Somewhere deep inside of us is a longing to be earnestly searched for and found by somebody wonderful. We may try to deny it. Outrun it. Numb it. We may try to keep this longing hidden. We may try to keep it wrapped up or hidden away. But sometimes when we least expect it, this longing has a way of coming to the surface. This longing to be deeply loved, cherished, is embedded in our nature.

You were on God’s mind from the beginning of time. “Long before He laid down the earth’s foundations, he had us in mind.” Ephesians 1:4  You are God’s beloved, his precious child, He cherishes you. When you hear the word cherish, do images come to mind – like the song, “Cherish is the word I use to describe…” Or the movie line from the Princess Bride – wuv, twoo wuv? Okay maybe not so much – so here’s a definition of cherish from good ole Webster: “Cherish means to treat with tenderness, affection, to nurture with care, to foster, to protect, to hold dear, to embrace with interest, to indulge, encourage, to foster” Wow.

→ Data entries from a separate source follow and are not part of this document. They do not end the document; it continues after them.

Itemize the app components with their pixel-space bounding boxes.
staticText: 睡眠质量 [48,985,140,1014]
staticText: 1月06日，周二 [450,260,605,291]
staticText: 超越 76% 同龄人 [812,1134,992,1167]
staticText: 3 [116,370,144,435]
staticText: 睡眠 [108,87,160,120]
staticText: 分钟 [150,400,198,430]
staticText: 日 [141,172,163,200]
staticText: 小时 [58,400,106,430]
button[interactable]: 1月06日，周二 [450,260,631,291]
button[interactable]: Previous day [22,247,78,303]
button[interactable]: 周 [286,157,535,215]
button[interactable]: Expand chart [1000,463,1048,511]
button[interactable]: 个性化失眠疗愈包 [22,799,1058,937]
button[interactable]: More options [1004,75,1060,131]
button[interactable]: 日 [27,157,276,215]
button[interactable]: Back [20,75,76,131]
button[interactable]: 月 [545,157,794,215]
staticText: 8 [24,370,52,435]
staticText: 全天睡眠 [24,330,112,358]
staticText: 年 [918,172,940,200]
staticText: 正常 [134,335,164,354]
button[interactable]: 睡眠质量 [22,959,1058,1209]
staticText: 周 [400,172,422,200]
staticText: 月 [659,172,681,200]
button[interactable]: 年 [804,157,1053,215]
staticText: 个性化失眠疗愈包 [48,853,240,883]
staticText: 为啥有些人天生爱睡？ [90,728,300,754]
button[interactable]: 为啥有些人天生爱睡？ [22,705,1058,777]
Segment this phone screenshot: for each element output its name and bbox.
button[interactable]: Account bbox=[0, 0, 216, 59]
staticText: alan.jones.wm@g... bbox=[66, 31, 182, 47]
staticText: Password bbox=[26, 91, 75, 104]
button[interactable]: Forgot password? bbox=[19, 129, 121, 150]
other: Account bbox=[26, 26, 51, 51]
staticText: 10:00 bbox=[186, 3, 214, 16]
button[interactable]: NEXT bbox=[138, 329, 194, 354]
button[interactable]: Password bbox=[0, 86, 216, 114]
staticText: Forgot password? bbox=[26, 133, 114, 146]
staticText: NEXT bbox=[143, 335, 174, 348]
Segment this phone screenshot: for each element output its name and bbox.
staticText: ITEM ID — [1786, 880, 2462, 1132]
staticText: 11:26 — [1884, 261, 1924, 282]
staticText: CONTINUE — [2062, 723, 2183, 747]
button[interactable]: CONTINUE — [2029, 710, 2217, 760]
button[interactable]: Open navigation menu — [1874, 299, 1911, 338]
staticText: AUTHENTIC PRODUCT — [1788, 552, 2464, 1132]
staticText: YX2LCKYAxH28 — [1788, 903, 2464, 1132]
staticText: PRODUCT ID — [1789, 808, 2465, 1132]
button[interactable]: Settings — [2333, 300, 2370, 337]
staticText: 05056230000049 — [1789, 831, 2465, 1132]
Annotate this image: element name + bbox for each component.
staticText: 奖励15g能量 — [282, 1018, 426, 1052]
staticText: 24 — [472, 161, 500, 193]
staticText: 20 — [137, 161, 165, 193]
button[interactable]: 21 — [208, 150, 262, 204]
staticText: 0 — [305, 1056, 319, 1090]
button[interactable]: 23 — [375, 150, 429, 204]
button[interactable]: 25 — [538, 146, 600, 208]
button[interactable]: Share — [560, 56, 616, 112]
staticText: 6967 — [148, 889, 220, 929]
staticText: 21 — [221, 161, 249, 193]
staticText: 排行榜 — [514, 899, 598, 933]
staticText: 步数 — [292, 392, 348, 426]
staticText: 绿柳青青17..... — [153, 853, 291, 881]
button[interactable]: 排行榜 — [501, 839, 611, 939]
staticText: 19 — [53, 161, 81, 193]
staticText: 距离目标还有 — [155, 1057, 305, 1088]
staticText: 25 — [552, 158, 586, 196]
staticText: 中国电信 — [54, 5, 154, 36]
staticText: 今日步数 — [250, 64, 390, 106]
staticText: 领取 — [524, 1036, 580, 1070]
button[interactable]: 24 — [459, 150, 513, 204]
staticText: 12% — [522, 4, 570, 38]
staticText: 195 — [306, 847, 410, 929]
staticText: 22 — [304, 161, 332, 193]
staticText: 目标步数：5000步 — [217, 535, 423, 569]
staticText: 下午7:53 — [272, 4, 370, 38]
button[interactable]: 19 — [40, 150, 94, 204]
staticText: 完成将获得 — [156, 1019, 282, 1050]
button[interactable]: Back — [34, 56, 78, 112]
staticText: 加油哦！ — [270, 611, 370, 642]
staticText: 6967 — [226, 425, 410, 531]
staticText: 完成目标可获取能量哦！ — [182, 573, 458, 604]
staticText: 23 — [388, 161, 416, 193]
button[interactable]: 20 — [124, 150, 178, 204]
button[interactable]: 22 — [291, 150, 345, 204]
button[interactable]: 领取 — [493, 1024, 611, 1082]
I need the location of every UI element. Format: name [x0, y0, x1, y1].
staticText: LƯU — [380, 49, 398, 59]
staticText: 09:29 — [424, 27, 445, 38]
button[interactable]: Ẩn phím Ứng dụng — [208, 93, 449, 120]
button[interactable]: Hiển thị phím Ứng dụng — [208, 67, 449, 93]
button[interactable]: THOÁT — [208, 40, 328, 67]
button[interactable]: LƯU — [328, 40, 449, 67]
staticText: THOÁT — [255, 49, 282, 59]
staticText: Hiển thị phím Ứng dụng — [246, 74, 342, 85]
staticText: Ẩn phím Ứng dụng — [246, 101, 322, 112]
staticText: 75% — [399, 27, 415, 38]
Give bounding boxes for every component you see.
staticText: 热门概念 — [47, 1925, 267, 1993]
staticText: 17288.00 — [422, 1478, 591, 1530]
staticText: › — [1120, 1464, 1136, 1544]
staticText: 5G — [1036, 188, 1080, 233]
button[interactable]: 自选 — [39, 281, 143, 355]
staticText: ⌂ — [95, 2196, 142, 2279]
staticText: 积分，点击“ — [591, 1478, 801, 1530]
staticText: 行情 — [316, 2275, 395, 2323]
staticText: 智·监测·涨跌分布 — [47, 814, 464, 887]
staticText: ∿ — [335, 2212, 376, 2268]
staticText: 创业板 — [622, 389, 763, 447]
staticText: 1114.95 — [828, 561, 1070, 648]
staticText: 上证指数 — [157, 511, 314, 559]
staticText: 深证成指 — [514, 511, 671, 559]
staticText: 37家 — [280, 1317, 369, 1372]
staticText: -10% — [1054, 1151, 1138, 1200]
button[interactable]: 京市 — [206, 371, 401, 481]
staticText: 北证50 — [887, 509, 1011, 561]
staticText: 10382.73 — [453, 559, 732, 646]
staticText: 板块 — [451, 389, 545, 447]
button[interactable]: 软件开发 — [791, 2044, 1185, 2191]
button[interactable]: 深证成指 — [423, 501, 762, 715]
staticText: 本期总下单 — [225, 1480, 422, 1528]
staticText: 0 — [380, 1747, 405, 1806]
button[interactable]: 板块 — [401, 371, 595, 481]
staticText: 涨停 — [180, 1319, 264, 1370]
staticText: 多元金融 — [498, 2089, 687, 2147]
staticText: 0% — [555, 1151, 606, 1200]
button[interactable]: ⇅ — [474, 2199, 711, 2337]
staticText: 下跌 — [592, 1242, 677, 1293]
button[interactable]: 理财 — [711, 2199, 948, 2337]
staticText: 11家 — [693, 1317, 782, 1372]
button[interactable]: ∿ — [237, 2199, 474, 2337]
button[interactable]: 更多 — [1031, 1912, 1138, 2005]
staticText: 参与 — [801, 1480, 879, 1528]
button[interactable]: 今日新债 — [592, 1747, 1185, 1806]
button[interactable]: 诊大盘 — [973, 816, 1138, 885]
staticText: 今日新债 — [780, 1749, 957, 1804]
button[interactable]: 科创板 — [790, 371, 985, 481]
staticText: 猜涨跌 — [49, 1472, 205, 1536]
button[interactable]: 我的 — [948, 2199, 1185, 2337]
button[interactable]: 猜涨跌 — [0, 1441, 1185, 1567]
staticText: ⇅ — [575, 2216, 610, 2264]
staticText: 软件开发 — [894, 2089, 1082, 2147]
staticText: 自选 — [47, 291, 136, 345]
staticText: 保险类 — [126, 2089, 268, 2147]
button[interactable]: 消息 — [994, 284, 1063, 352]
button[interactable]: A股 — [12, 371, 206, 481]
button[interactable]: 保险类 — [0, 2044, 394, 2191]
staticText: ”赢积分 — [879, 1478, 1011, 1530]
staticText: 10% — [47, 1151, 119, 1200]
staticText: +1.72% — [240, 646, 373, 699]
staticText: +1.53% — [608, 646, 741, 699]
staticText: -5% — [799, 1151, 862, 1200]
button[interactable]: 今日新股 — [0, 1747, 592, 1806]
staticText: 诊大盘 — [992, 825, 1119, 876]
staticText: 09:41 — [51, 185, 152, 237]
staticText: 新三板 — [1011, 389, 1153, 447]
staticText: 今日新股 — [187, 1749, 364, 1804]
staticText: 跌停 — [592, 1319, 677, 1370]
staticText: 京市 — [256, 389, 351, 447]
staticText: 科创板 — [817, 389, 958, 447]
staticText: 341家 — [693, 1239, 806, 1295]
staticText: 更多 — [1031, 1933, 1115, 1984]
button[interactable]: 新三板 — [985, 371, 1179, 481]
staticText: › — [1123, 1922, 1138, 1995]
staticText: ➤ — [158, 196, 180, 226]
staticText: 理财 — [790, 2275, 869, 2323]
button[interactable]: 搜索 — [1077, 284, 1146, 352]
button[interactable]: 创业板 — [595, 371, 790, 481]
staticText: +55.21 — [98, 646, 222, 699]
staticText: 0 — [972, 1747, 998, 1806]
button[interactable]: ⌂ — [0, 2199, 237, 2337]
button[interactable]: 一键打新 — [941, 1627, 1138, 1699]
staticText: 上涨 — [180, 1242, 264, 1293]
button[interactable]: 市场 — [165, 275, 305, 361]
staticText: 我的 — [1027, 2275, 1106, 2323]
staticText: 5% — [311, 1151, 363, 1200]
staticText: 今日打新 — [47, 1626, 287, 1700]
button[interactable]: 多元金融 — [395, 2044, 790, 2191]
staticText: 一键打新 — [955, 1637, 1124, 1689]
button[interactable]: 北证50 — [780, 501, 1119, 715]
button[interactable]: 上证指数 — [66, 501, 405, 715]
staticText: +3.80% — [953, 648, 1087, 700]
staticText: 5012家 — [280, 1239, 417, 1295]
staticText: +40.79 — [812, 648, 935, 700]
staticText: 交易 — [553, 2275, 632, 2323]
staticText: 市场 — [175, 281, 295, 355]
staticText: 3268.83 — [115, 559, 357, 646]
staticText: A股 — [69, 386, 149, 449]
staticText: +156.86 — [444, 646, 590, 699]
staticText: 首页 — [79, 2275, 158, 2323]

God made us with a need to be loved. The deep need he put in us is only met when we allow ourselves to be loved by Him by entering into a personal relationship with Him through Jesus Christ.

That is the Father’s passion. God,

I am the first born of four children, my dad always called me princess. I was the apple of his eye. I remember when he taught me how to ride a bike, “Be careful, sweetie,” my dad’s strong voice cautioned me to avoid the object in the road. He’d just removed the training wheels on my Schwinn; so even though I was seated securely on the banana seat, both hands on the handlebars, the front tire still wobbled a little. I focused intently on the path ahead, “Yes, Father,” I said. I veered to the left just a little and swerved to avoid the obstacle.”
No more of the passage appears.